At the start of the Civil War in 1861, Fort Independence was garrisoned by the Fourth Battalion Massachusetts Volunteer Militia. The battalion set the fort in order and were trained in infantry and artillery drill, eventually forming the nucleus of the 24th Regiment Massachusetts Volunteer Infantry. At least two other infantry regiments were trained at Fort Independence during the Civil War—the 11th Massachusetts and the 13th Massachusetts.

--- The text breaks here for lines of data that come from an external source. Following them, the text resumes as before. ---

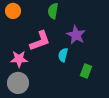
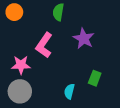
pink L-shape: (40, 41) -> (44, 45), turned 145
cyan semicircle: (63, 55) -> (69, 91), moved

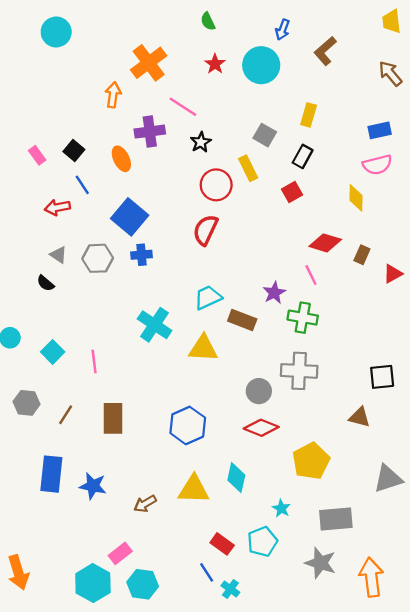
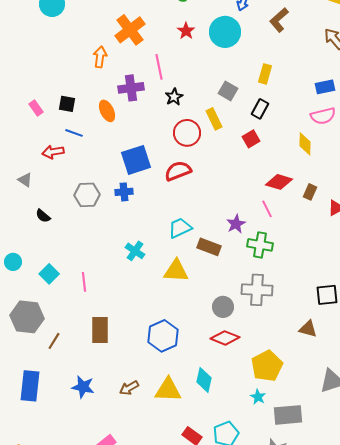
pink line: (183, 107) -> (159, 67), turned 45
black square: (74, 151) -> (67, 104), turned -30
blue line: (82, 185) -> (74, 133), turned -36
blue square: (130, 217) -> (136, 160), moved, turned 32
red semicircle: (205, 230) -> (178, 171), turned 44
gray triangle: (59, 255) -> (25, 180), moved
cyan cross: (155, 325) -> (135, 251), size x0.7
gray hexagon: (27, 403) -> (27, 317), size x1.5
brown line: (66, 415) -> (54, 341), moved
blue rectangle: (51, 474) -> (30, 386), moved
brown arrow: (145, 504) -> (129, 388), moved
cyan star: (281, 508) -> (258, 397), moved

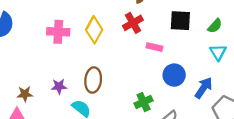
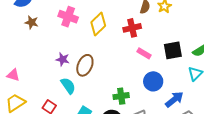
black square: (180, 21) -> (173, 50), moved, turned -30
purple star: (59, 86) -> (63, 59), moved
brown star: (25, 94) -> (32, 22), moved

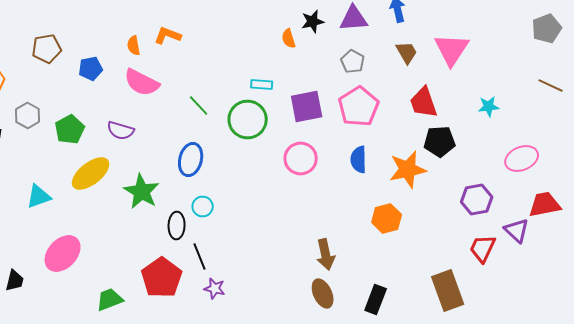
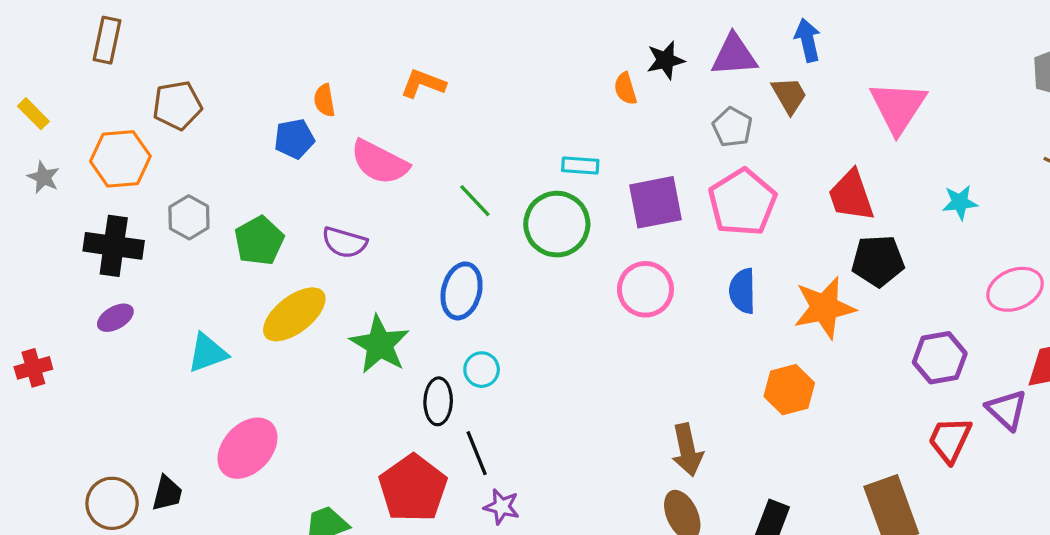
orange semicircle: (134, 46) -> (324, 100), moved
brown pentagon: (47, 48) -> (177, 105), moved
brown trapezoid: (407, 52) -> (789, 95), moved

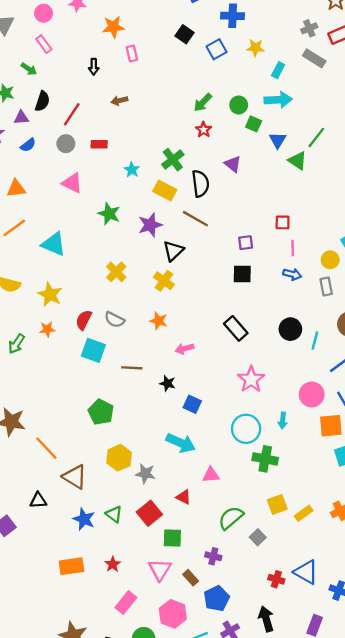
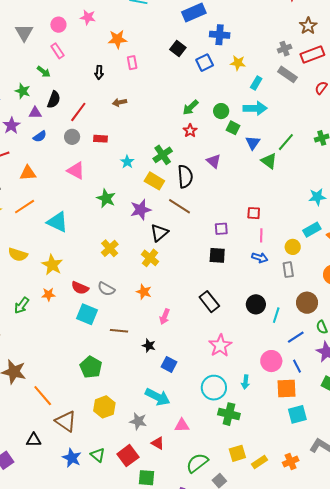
red semicircle: (84, 320) -> (80, 288), turned -96
pink arrow: (184, 349) -> (165, 317), turned -56
gray star: (145, 474) -> (138, 421), moved

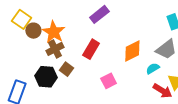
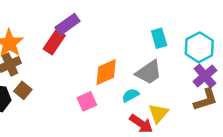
red rectangle: (91, 49) -> (54, 42), moved
pink square: (109, 81) -> (87, 101), moved

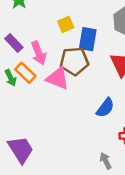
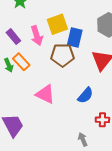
yellow square: (66, 24) -> (57, 24), size x1.5
pink arrow: (39, 53) -> (37, 36), moved
pink triangle: (58, 78) -> (45, 94), moved

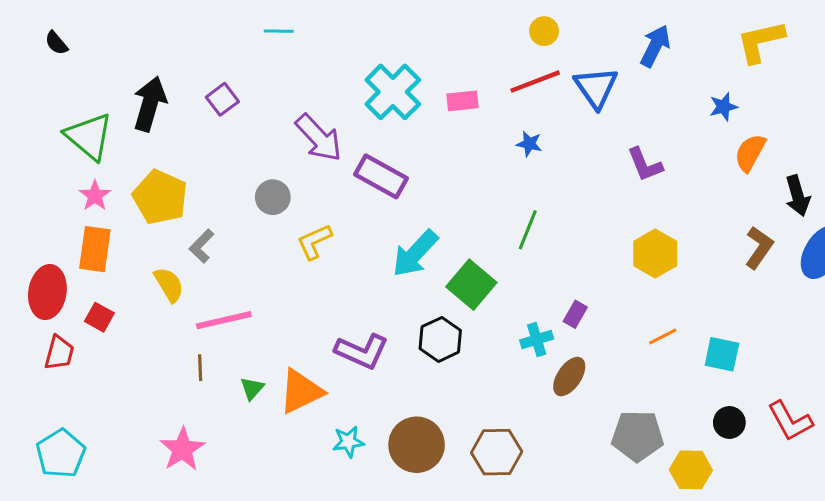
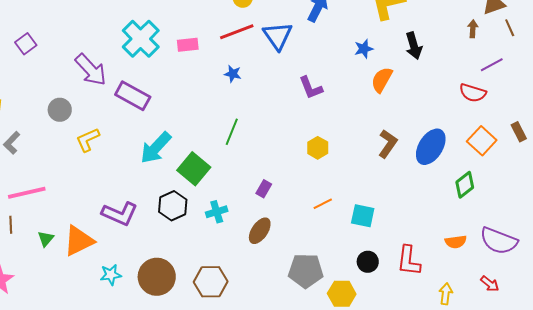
black arrow: (798, 196) -> (414, 46), moved
yellow hexagon: (655, 253) -> (318, 148), size x0.7
cyan cross: (537, 339) -> (217, 212), moved
red L-shape: (790, 421) -> (409, 261), turned 36

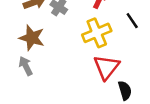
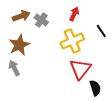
brown star: (32, 38) -> (19, 45), turned 30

Following the Civil War, Fort Independence gradually fell out of use, as its importance was reduced by the larger Fort Warren which had also been constructed under the direction of Sylvanus Thayer. In the 1880s, landscape architect Frederick Law Olmsted designed a series of parkways and parks in Boston known as the Emerald Necklace. Olmsted had originally envisioned a parkway to be known as the Dorchesterway that would connect Castle Island (via a new earthen causeway) to the rest of the Emerald Necklace. The Dorchesterway was never realized, although Boston did undertake a large-scale project in the 1890s to create a park-like environment around Fort Independence. In 1890, the Federal government ceded Castle Island (excluding the fort) to the Commonwealth of Massachusetts. The city of Boston commenced filling the marshes separating Castle Island from South Boston in 1890 with the intention of creating green space and promenades. The process was finished in the 1920s and Castle Island ceased to be an island. The Federal government ceded the fort to the city of Boston in 1908.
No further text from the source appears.